• **WORK ORDER**
Return only those lines of the listing that hold the word "Controller".
┏━━
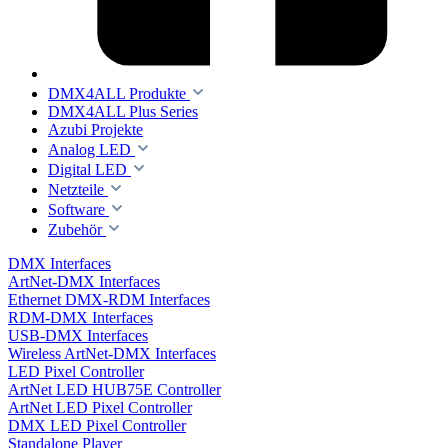
DMX4ALL Produkte
DMX4ALL Plus Series
Azubi Projekte
Analog LED
Digital LED
Netzteile
Software
Zubehör
DMX Interfaces
ArtNet-DMX Interfaces
Ethernet DMX-RDM Interfaces
RDM-DMX Interfaces
USB-DMX Interfaces
Wireless ArtNet-DMX Interfaces
LED Pixel Controller
ArtNet LED HUB75E Controller
ArtNet LED Pixel Controller
DMX LED Pixel Controller
Standalone Player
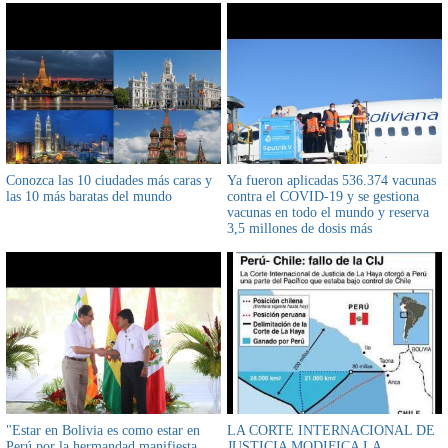
Conozca las 10 ciudades más caras y
Ya fueron aplicadas 536.374 vacunas
las 10 más baratas del mundo
contra el COVID-19 y se gestiona
vacunas en todo el mundo y reserva
3,5 millones de dosis más
"Estar en Bolivia es como estar en
LA CORTE INTERNACIONAL DE
Perú por la hermandad manifiesta
JUSTICIA MODIFICA LA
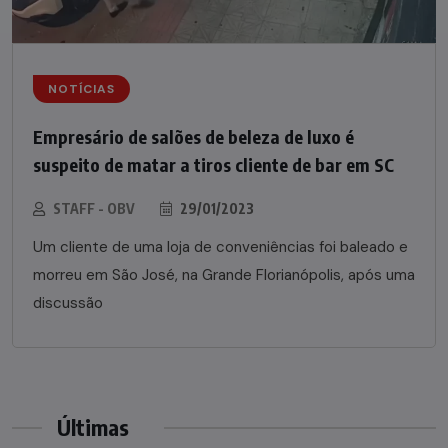
NOTÍCIAS
Empresário de salões de beleza de luxo é
suspeito de matar a tiros cliente de bar em SC
STAFF - OBV
29/01/2023
Um cliente de uma loja de conveniências foi baleado e
morreu em São José, na Grande Florianópolis, após uma
discussão
Últimas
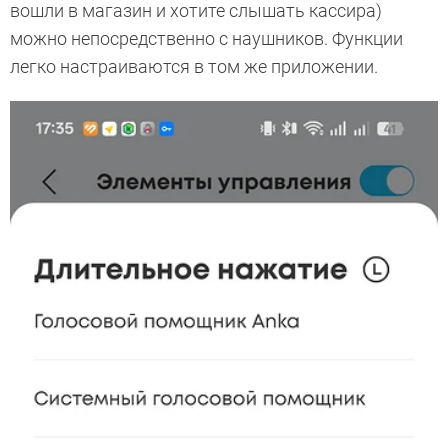
вошли в магазин и хотите слышать кассира)
можно непосредственно с наушников. Функции
легко настраиваются в том же приложении.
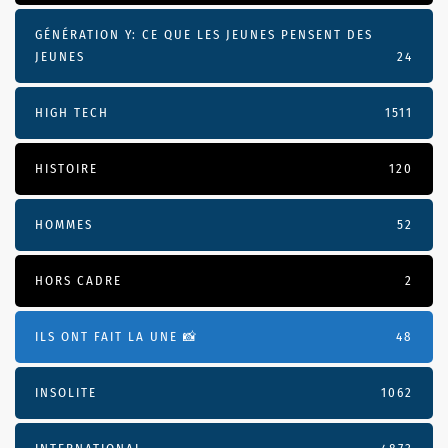
GÉNÉRATION Y: CE QUE LES JEUNES PENSENT DES
JEUNES
24
HIGH TECH
1511
HISTOIRE
120
HOMMES
52
HORS CADRE
2
ILS ONT FAIT LA UNE 📸
48
INSOLITE
1062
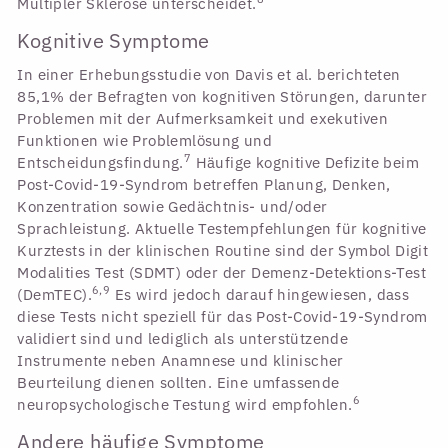
Multipler Sklerose unterscheidet.
Kognitive Symptome
In einer Erhebungsstudie von Davis et al. berichteten
85,1% der Befragten von kognitiven Störungen, darunter
Problemen mit der Aufmerksamkeit und exekutiven
Funktionen wie Problemlösung und
7
Entscheidungsfindung.
Häufige kognitive Defizite beim
Post-Covid-19-Syndrom betreffen Planung, Denken,
Konzentration sowie Gedächtnis- und/oder
Sprachleistung. Aktuelle Testempfehlungen für kognitive
Kurztests in der klinischen Routine sind der Symbol Digit
Modalities Test (SDMT) oder der Demenz-Detektions-Test
6,9
(DemTEC).
Es wird jedoch darauf hingewiesen, dass
diese Tests nicht speziell für das Post-Covid-19-Syndrom
validiert sind und lediglich als unterstützende
Instrumente neben Anamnese und klinischer
Beurteilung dienen sollten. Eine umfassende
6
neuropsychologische Testung wird empfohlen.
Andere häufige Symptome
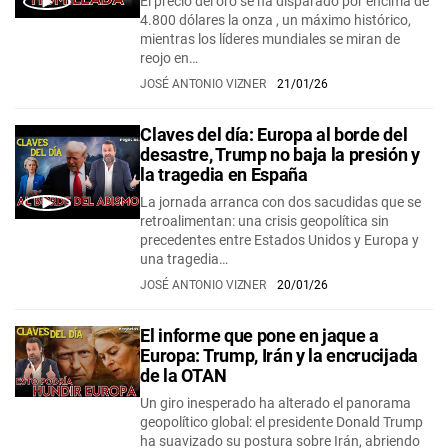
El precio del oro se ha disparado por encima de
4.800 dólares la onza , un máximo histórico,
mientras los líderes mundiales se miran de
reojo en…
JOSÉ ANTONIO VIZNER
21/01/26
Claves del día: Europa al borde del
desastre, Trump no baja la presión y
la tragedia en España
La jornada arranca con dos sacudidas que se
retroalimentan: una crisis geopolítica sin
precedentes entre Estados Unidos y Europa y
una tragedia…
JOSÉ ANTONIO VIZNER
20/01/26
El informe que pone en jaque a
Europa: Trump, Irán y la encrucijada
de la OTAN
Un giro inesperado ha alterado el panorama
geopolítico global: el presidente Donald Trump
ha suavizado su postura sobre Irán, abriendo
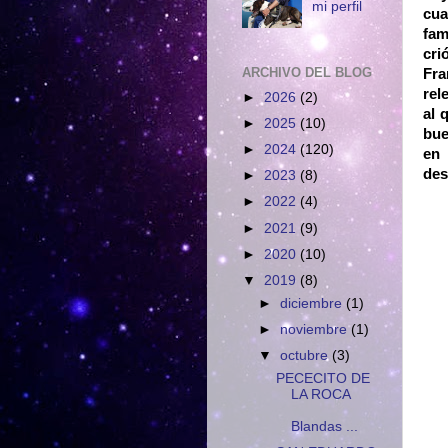
mi perfil
cua
fam
cri
ARCHIVO DEL BLOG
Fra
rel
►
2026
(2)
al 
►
2025
(10)
bue
►
2024
(120)
en 
des
►
2023
(8)
►
2022
(4)
►
2021
(9)
►
2020
(10)
▼
2019
(8)
►
diciembre
(1)
►
noviembre
(1)
▼
octubre
(3)
PECECITO DE
LA ROCA
Blandas ...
┗━━
• **FINAL ANSWER**
LED Pixel Controller
ArtNet LED HUB75E Controller
ArtNet LED Pixel Controller
DMX LED Pixel Controller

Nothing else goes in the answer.